BECAUSE INTRIGUING READERS MAY WANT TO KNOW
Lovbabz, Mac, and Sherry left comments that I have been thinking about intermittently over the weekend on my ‘Mainly Random’ entry that I posted last week. I think that my mention of the movie ‘Down With Love’ and some of what I got out of it sparked a bit of reaction, judging by the aforementioned comments.
No, I don’t necessarily think that ‘all women’ have become embittered with the process of being in a relationship with a man that they are ready to adopt the advice of the Barbra Novak (Rene Zwelleger in the movie), just as not all men are as rascally as Catcher Block (Ewan McGregor’s character). But I do think that there has been a steady devaluation of romance and affection by some women, and that has led to something that I once thought may have been due to a natural consequence of aging, to now becoming adopted as model for how women regard relationships as they mature.
As far as any ‘Promise’ that a woman would make to a man as a prospective partner, I think enough of them got into their ‘Fast Car’ and kept on riding. I guess my indelicate way of generalizing in my writing leaves some to be desired. Were this taking place in a face-to-face conversation, there would be some nuance to my position that is not present in my journal. I don’t think that ‘all women’ have this ‘unlovable attitude’ just as not all men are jerks or serial a-holes. But since this is a REAL journal, I don’t always give a 360 degree opinion. The kind of connections that I hope to achieve by my journal is to reach out and make connections with understanding people and to claim my dreams. ‘Objectivity’ is optional, but occasionally, that is sometimes open to clarification.

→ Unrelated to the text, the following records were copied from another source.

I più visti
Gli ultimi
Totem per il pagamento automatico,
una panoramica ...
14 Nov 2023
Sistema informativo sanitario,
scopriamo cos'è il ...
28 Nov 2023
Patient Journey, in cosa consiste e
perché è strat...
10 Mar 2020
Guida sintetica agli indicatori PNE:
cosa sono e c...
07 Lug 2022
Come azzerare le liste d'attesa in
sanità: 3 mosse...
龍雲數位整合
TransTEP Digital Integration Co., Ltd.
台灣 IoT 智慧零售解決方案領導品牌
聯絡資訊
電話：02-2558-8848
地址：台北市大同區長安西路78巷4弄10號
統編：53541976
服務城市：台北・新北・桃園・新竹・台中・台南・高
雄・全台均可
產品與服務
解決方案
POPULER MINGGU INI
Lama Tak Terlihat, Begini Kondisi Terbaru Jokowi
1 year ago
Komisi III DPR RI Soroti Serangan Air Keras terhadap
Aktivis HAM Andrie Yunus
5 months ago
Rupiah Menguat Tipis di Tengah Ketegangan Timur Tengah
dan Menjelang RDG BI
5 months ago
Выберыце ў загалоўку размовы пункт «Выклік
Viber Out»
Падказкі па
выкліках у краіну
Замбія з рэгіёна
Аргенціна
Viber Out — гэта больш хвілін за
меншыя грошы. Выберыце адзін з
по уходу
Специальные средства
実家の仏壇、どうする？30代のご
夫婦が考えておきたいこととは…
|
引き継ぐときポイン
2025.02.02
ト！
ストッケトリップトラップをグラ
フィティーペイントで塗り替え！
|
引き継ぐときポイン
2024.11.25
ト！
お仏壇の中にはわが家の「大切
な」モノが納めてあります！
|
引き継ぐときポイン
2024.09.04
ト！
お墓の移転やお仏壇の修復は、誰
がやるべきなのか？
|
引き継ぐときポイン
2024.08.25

I don't think that it is 'even' between men and women when it comes to being apathetic when it comes to participation in romance. But that is a post in itself and I will get to that later, my man!
So there may be posts like this where I take a few comments and expand upon I think was being expressed. One of the reasons I make my generalizations so broad is the ‘Auric Goldfinger Corollary’. It works like a relationship ‘Drake Equation’, with certain liberties taken for things that cannot be accounted for. And how I interpret available data for calculating the likelihood of my finding ‘that someone who IS that someone’ says the possible gain in being open to relationship is inconclusive.
Unlike some people who considered themselves a social misfit growing up, I never allowed the things that for many, makes them feel like an outcast, bother them get to me. There are moments when I look around my near empty apartment and like I would do whenever I had my own, nod to myself and say, ‘this is good’. Because, you see, for me it is.
I am going to make a fitness post tomorrow with a couple of workouts that can be implemented like, ‘right now’. You don’t need a gym to get started and I will explain why they are more effective than going to a fitness center or employing a trainer, especially for a beginner. Anywho, take it easy and try hard to keep cool! Man, I swear I can smell myself BAKING when I go outside!!